# Is EFB a problem in your Apiary?



## beebze (Sep 24, 2007)

I noticed it a few yrs ago. I have talked to other commercial beekeepers and it seems to be more prevalent in there yards too. Also seems to be Harder to get rid of. I use TM. 

IS there anything else out there that is being used that is effective against EFB?


----------



## wildbranch2007 (Dec 3, 2008)

One recommendation from an article I had read is below, poor pollen seems to be stressing the bees lately.


Maintain nutrition
Nutritional problems can be divided into two categories – lack of nectar or lack of pollen. If ample honey is stored, shortage of
nectar should not be a problem. But good quality pollen is another matter. Pollen is available either when it is stored or when it
is available from currently flowering plants and the colony is actively breeding. A good supply of pollen with adequate protein levels
and a well balanced group of amino acids is most important to reduce any nutritional imbalance and thus stress on the bees. A
lack of quality pollen can be overcome by artificially feeding previously collected pollen or pollen substitutes.


----------



## KQ6AR (May 13, 2008)

Might want to buy queens from a different source. I've heard re-queening with different genetics will clean it up.


----------



## BMAC (Jun 23, 2009)

Breaking the brood cycle cleans it up. No brood no efb.


----------



## JSL (Sep 22, 2007)

BMAC said:


> Breaking the brood cycle cleans it up. No brood no efb.

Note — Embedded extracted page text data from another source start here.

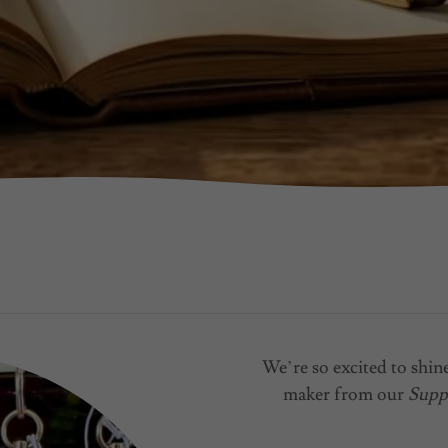
We’re so excited to shine
maker from our
Supp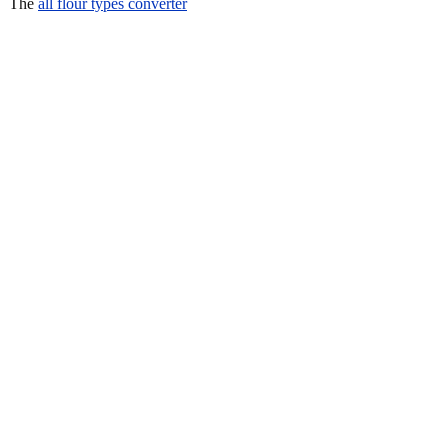
The
all flour types converter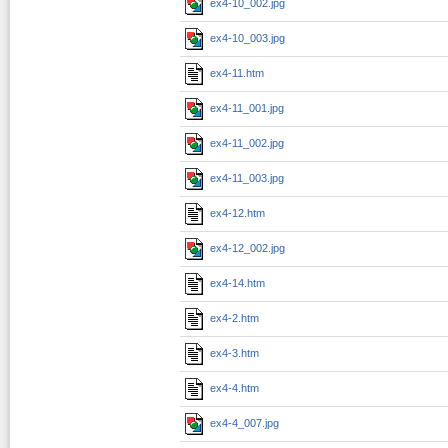
ex4-10_002.jpg
ex4-10_003.jpg
ex4-11.htm
ex4-11_001.jpg
ex4-11_002.jpg
ex4-11_003.jpg
ex4-12.htm
ex4-12_002.jpg
ex4-14.htm
ex4-2.htm
ex4-3.htm
ex4-4.htm
ex4-4_007.jpg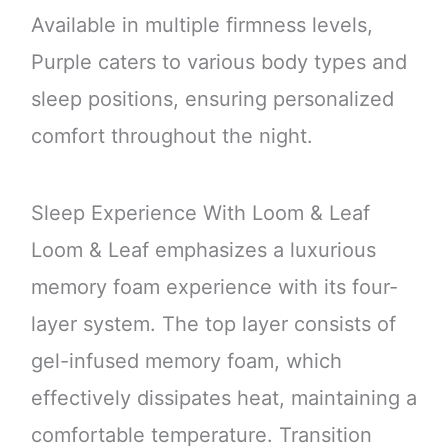
Available in multiple firmness levels,
Purple caters to various body types and
sleep positions, ensuring personalized
comfort throughout the night.
Sleep Experience With Loom & Leaf
Loom & Leaf emphasizes a luxurious
memory foam experience with its four-
layer system. The top layer consists of
gel-infused memory foam, which
effectively dissipates heat, maintaining a
comfortable temperature. Transition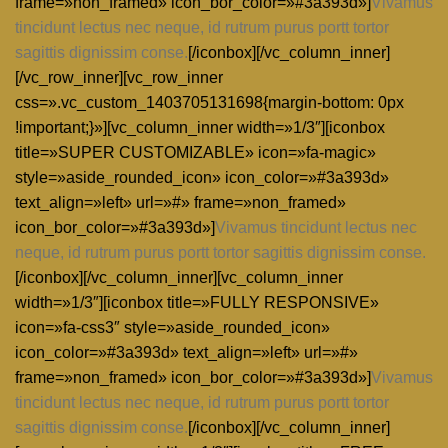
frame=»non_framed» icon_bor_color=»#3a393d»]
Vivamus
tincidunt lectus nec neque, id rutrum purus portt tortor
sagittis dignissim conse.
[/iconbox][/vc_column_inner]
[/vc_row_inner][vc_row_inner
css=».vc_custom_1403705131698{margin-bottom: 0px
!important;}»][vc_column_inner width=»1/3″][iconbox
title=»SUPER CUSTOMIZABLE» icon=»fa-magic»
style=»aside_rounded_icon» icon_color=»#3a393d»
text_align=»left» url=»#» frame=»non_framed»
icon_bor_color=»#3a393d»]
Vivamus tincidunt lectus nec
neque, id rutrum purus portt tortor sagittis dignissim conse.
[/iconbox][/vc_column_inner][vc_column_inner
width=»1/3″][iconbox title=»FULLY RESPONSIVE»
icon=»fa-css3″ style=»aside_rounded_icon»
icon_color=»#3a393d» text_align=»left» url=»#»
frame=»non_framed» icon_bor_color=»#3a393d»]
Vivamus
tincidunt lectus nec neque, id rutrum purus portt tortor
sagittis dignissim conse.
[/iconbox][/vc_column_inner]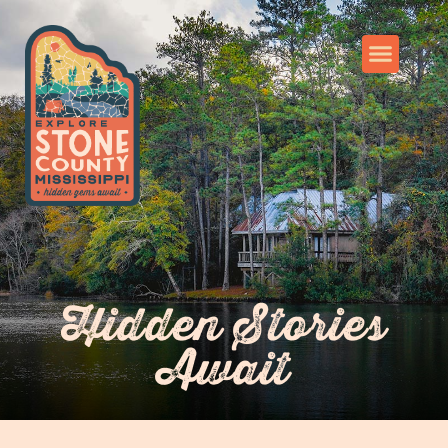
Hidden Stories
Await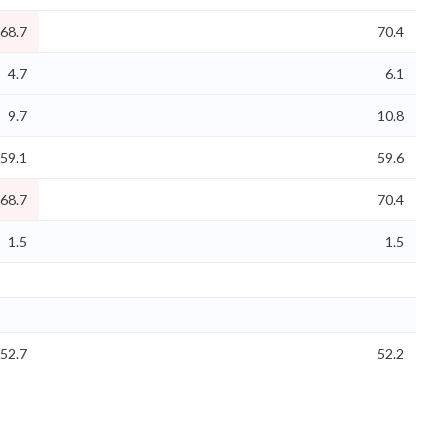
68.7
70.4
4.7
6.1
9.7
10.8
59.1
59.6
68.7
70.4
1.5
1.5
52.7
52.2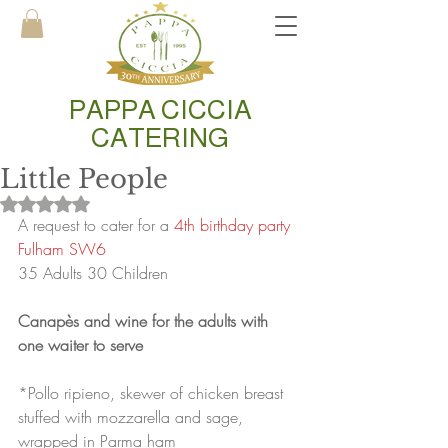
PAPPA CICCIA
CATERING
Little People
Rated NaN out of 5 stars.
A request to cater for a
 4th birthday party 
Fulham SW6
35 Adults 30 Children
Canapès and wine for the adults with 
one waiter to serve
*Pollo ripieno, skewer of chicken breast 
stuffed with mozzarella and sage, 
wrapped in Parma ham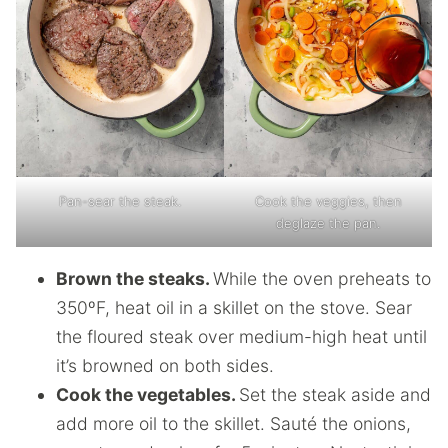
Pan-sear the steak.
Cook the veggies, then
deglaze the pan.
Brown the steaks.
While the oven preheats to
350ºF, heat oil in a skillet on the stove. Sear
the floured steak over medium-high heat until
it’s browned on both sides.
Cook the vegetables.
Set the steak aside and
add more oil to the skillet. Sauté the onions,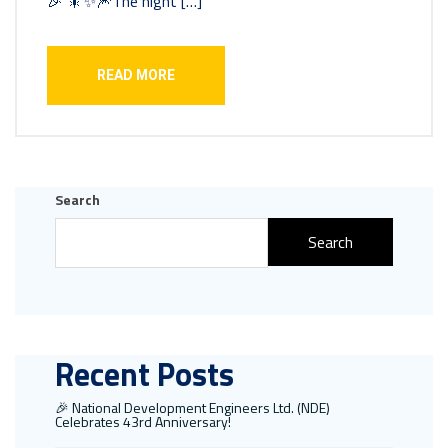
🎉 🎇✨🎆The night […]
READ MORE
Search
Search
Recent Posts
🎉 National Development Engineers Ltd. (NDE)
Celebrates 43rd Anniversary!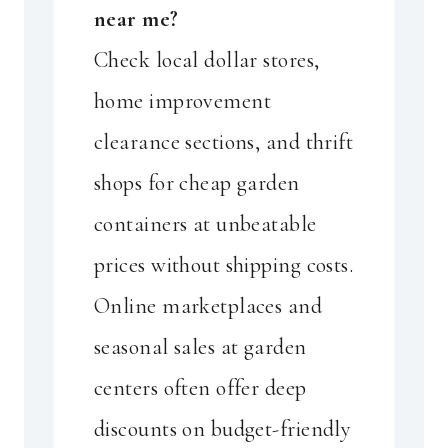
near me?
Check local dollar stores,
home improvement
clearance sections, and thrift
shops for cheap garden
containers at unbeatable
prices without shipping costs.
Online marketplaces and
seasonal sales at garden
centers often offer deep
discounts on budget-friendly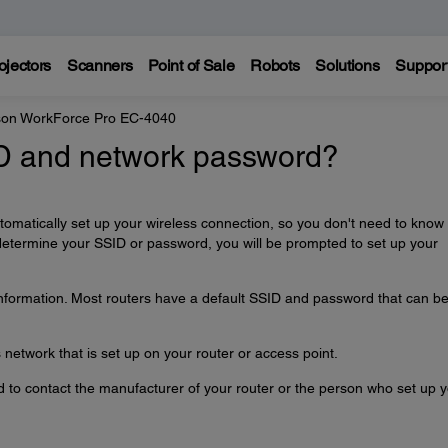
ojectors
Scanners
Point of Sale
Robots
Solutions
Suppor
on WorkForce Pro EC-4040
ID and network password?
automatically set up your wireless connection, so you don't need to know
determine your SSID or password, you will be prompted to set up your
information. Most routers have a default SSID and password that can b
network that is set up on your router or access point.
ed to contact the manufacturer of your router or the person who set up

 That may have been true of older strains, but today, it appears the bacteria can persist in the colony/equipment and is present in low levels in most operations, although there may be no visible symptoms of the disease most of the time.


----------



## Dominic (Jul 12, 2013)

EFB development is intimately linked to nutrition. Well-nourished larvae will survive, but will defecate before emerging and thus contaminate the next larva to share their cells. Poorly-fed larvae will die, but the spores will not be viable to contaminate the following brood.

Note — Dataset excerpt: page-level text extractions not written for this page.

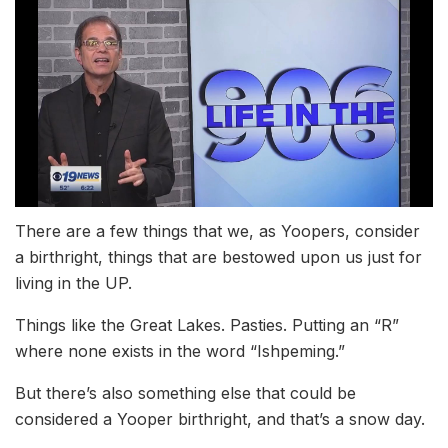
There are a few things that we, as Yoopers, consider
a birthright, things that are bestowed upon us just for
living in the UP.
Things like the Great Lakes. Pasties. Putting an “R”
where none exists in the word “Ishpeming.”
But there’s also something else that could be
considered a Yooper birthright, and that’s a snow day.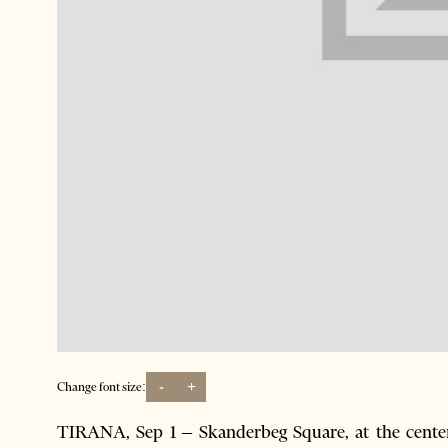
-
+
Change font size:
TIRANA, Sep 1 – Skanderbeg Square, at the center 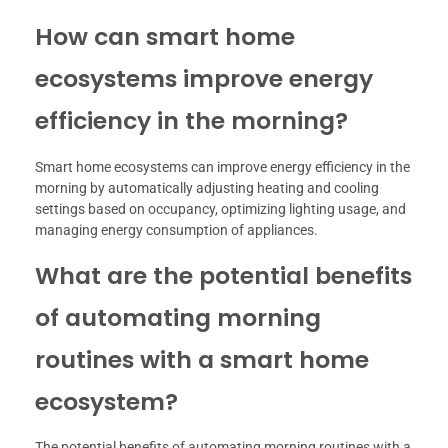
How can smart home
ecosystems improve energy
efficiency in the morning?
Smart home ecosystems can improve energy efficiency in the
morning by automatically adjusting heating and cooling
settings based on occupancy, optimizing lighting usage, and
managing energy consumption of appliances.
What are the potential benefits
of automating morning
routines with a smart home
ecosystem?
The potential benefits of automating morning routines with a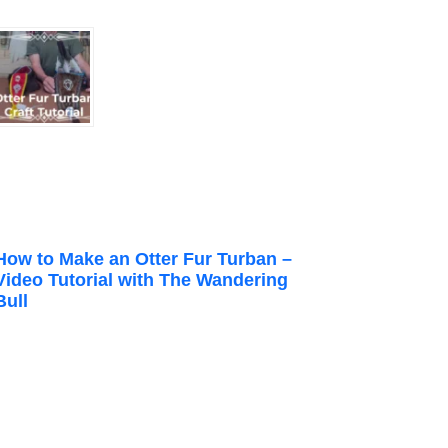
How to Make an Otter Fur Turban –
Video Tutorial with The Wandering
Bull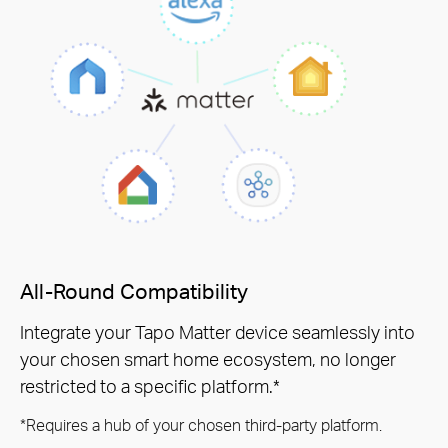
All-Round Compatibility
Integrate your Tapo Matter device seamlessly into
your chosen smart home ecosystem, no longer
restricted to a specific platform.*
*Requires a hub of your chosen third-party platform.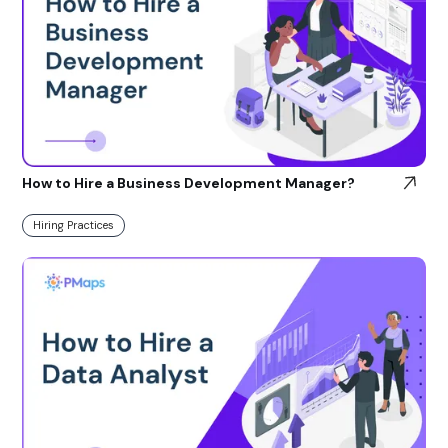
How to Hire a Business Development Manager?
Hiring Practices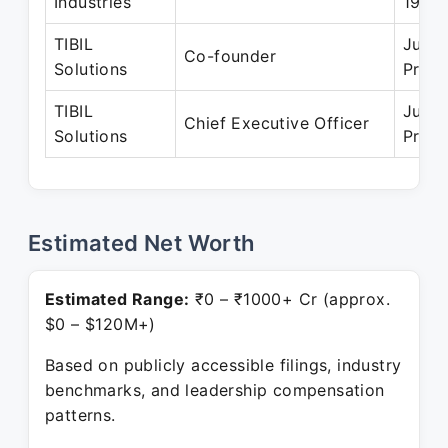
Industries
1995
TIBIL
Jun 2
Co-founder
Solutions
Prese
TIBIL
Jun 2
Chief Executive Officer
Solutions
Prese
Estimated Net Worth
Estimated Range:
₹0 – ₹1000+ Cr (approx.
$0 – $120M+)
Based on publicly accessible filings, industry
benchmarks, and leadership compensation
patterns.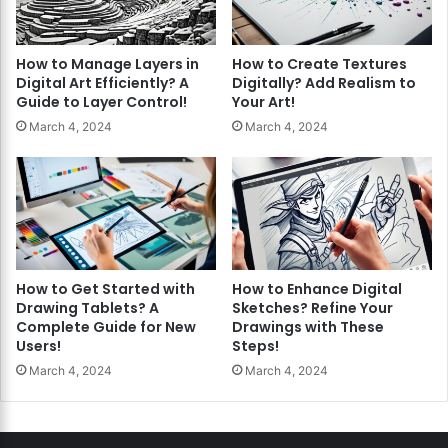
How to Manage Layers in
How to Create Textures
Digital Art Efficiently? A
Digitally? Add Realism to
Guide to Layer Control!
Your Art!
March 4, 2024
March 4, 2024
How to Get Started with
How to Enhance Digital
Drawing Tablets? A
Sketches? Refine Your
Complete Guide for New
Drawings with These
Users!
Steps!
March 4, 2024
March 4, 2024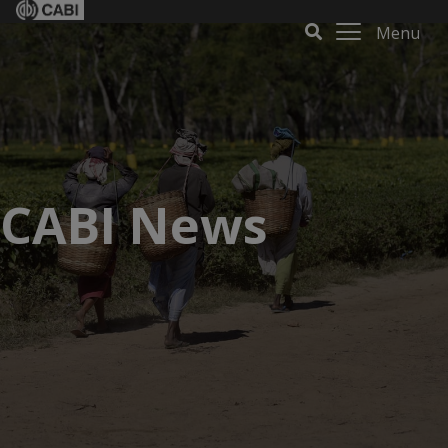
Menu
CABI News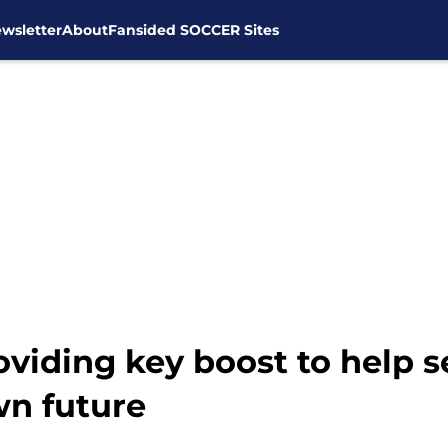
wsletter
About
Fansided SOCCER Sites
viding key boost to help s
wn future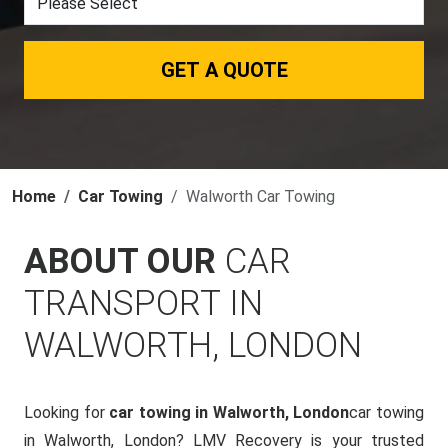
GET A QUOTE
Home
Car Towing
Walworth Car Towing
ABOUT OUR
CAR
TRANSPORT IN
WALWORTH, LONDON
Looking for
car towing in Walworth, London
car towing
in Walworth, London? LMV Recovery is your trusted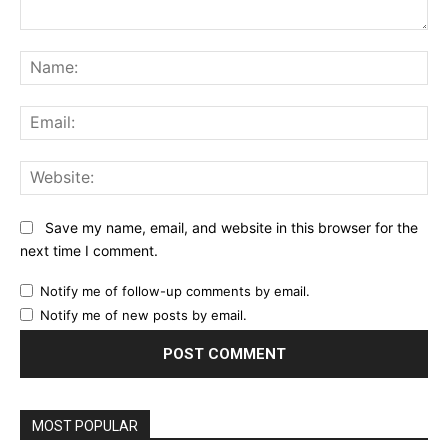
Comment:
Na
Ema
Web
Save my name, email, and website in this browser for the
next time I comment.
Notify me of follow-up comments by email.
Notify me of new posts by email.
MOST POPULAR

Usually, the recommendation is to supplement feed with pollen or other forms of protein. This allows the colony to stay strong and minimize larval mortality.

Personally, I find this counter-intuitive. Starving the colony of protein kills infected brood, breaking the biological cycle of the bacteria, thus sanitizing the hive. Which is really a great time to requeen, too. Bonus dent in varroa population growth, too. An untimely brood break may hurt a hive's productivity, but so will EFB, and allowing it to maintain itself increases the risks of spreading it to other hives.


----------



## JSL (Sep 22, 2007)

Dominic said:


> EFB development is intimately linked to nutrition. Well-nourished larvae will survive, but will defecate before emerging and thus contaminate the next larva to share their cells. Poorly-fed larvae will die, but the spores will not be viable to contaminate the following brood.

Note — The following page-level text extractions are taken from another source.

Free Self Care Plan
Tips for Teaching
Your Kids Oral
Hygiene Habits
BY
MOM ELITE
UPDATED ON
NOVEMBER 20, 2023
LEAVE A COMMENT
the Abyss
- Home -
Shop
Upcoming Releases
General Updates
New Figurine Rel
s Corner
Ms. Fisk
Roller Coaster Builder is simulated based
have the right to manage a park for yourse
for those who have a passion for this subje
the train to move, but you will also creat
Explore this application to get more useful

EFB is not spore forming bacteria, but the bacteria can be transmitted on bees, comb and equipment.


----------



## beebze (Sep 24, 2007)

I feed pollen patties in fall and spring. They go into winter with some pollen on them to. I also buy queens from 3 to 7 different sources. Either EFB is becoming resistance to TM or the EFB that is around today is a stronger strain that is harder to get rid of.


----------



## RAK (May 2, 2010)

Does EFB occur more in wetter climates? Can't remember if i had any major issues with EFB. I use no antibiotics and pollinate almonds, cherries, apples and pears.... I think by using antibiotics your doing worse. Have you been applying TM and EFB every year? Is it part of your annual treatment plan.


----------



## BMAC (Jun 23, 2009)

JSL said:


> That may have been true of older strains, but today, it appears the bacteria can persist in the colony/equipment and is present in low levels in most operations, although there may be no visible symptoms of the disease most of the time.


Joe what do you suggest is the best approach in handling EFB? I have noticed a newer strain with initially similarities of AFB on field tests only to have 2 lab tests show EFB.


----------



## JSL (Sep 22, 2007)

BMAC,

Yes, the newer strain/strains are more challenging. The USDA is talking more about them, but there is still a lot of uncertainty. TM is still the only registered antibiotic that I know of. The treatment must be strictly followed as to timing and dose per colony. In working with some operations it is best to treat before EFB infections really begin to peak in the spring and then perhaps again in the fall. 

That being said... Tylan is not registered for use on EFB, and some literature states it may not work on EFB. However, it does appear to work well on the newer EFB strain/strains when the label is followed with regard to timing and dose for TM resistant AFB.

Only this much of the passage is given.